The man was killed when guards at the base returned fire, the interior ministry said.
With two days to go before the opening of the conference, which takes place in a luxury hotel on the shores of the Gulf, Qatari authorities were also scrambling to meet the technological and security challenges of hosting a gathering expected to draw 4,500 official delegates, journalists and representatives of non-governmental organizations.
Qatar came close to losing its chance to stage the conference after the suicide attacks on United States September 11.
WTO members doubted the wisdom of holding the meeting here at a time when the United States was attacking Afghanistan, which like Qatar is a conservative Muslim state.
But bouyed by security assurances from Qatari authorities and under pressure, according to some press accounts, from US Vice President Dick Cheney, the WTO agreed to stick with Doha.
Nonetheless, some of the key players here -- notably the United States and Japan -- have scaled back their delegations.

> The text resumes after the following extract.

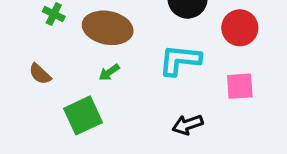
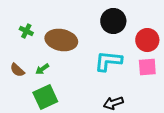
green arrow: (109, 72) -> (42, 69), moved
pink square: (240, 86) -> (147, 67), moved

Security is evident but hardly rigorous, although tougher measures were expected to be in place by Friday.
Many of the delegates gathering in Doha harbor bitter memories of their last bid to agree on a new trade liberalization agenda in December 1999.
Meeting in Seattle, on the US west coast, ministers were rattled by the presence of some 40,000 anti-globalization militants but also failed to overcome deep differences among themselves.
By all accounts those gaps remain as acute as ever, despite the fact that trade is frequently cited as an antidote to an ominous global economic downturn exacerbated by fears of new terrorist strikes on Western targets.
"The circumstances are more dire," Richard Fisher, a former US trade official, told a recent seminar at the Brookings Institution in Washington.
"The need for progress on trade has been emphasized by... these cascading financial markets and the tremendous economic turmoil around the world.
"But the reality of the situation is that we're back to where we were in Seattle in 1999."
Mike Moore, the WTO director general, warned that failure would send a risky signal of division at a time when the world's major economies were sliding into recession.
"At a time when global cooperation is as important as it has ever been, a failure to improve one of the most important pillars of the international architecture would be not only unfortunate but dangerous," he said in an introductory statement obtained by AFP.
Similar warnings have come in recent days from officials in the United States, Japan, the European Union and developing countries.
In the United States, Trade Representative Robert Zoellick has also publicly evoked the possibility that that the Doha meeting -- and the campaign to boost trade on global rather than regional levels -- could founder.
"If the WTO falters," he said, "the United States will continue to pursue trade liberalization, turning to regional and country-by-country alternatives".
Just as they were in Seattle, the United States and the European Union are at loggerheads over government subsidies to help farmers export their output.
Washington and its allies in a bloc known as the Cairns Group insist that the new round lead to the elimination of such assistance, an outcome vigorously rejected by the EU.
The United States for its part is resisting the inclusion in a new round of debate on its anti-dumping policies, under which punitive duties have been slapped on imports deemed to have entered the US market at unfairly low prices.
That practice has been bitterly denounced by Japan and South Korea, both of which want to see the issue on any future trade liberalization agenda.
Developing countries are also approaching Doha dissatisfied with a draft ministerial statement they say falls far short of meeting their needs.
Poor nations in particular resent being pressured to make new free trade commitments when they say they have yet to taste the fruits of previous multilateral accords.
They are pressing for greater access to markets in the industrialized world and -- in opposition to the United States and Switzerland -- are seeking the right to override WTO-approved patent protections to produce cheap generic drugs to combat health crises such as AIDS.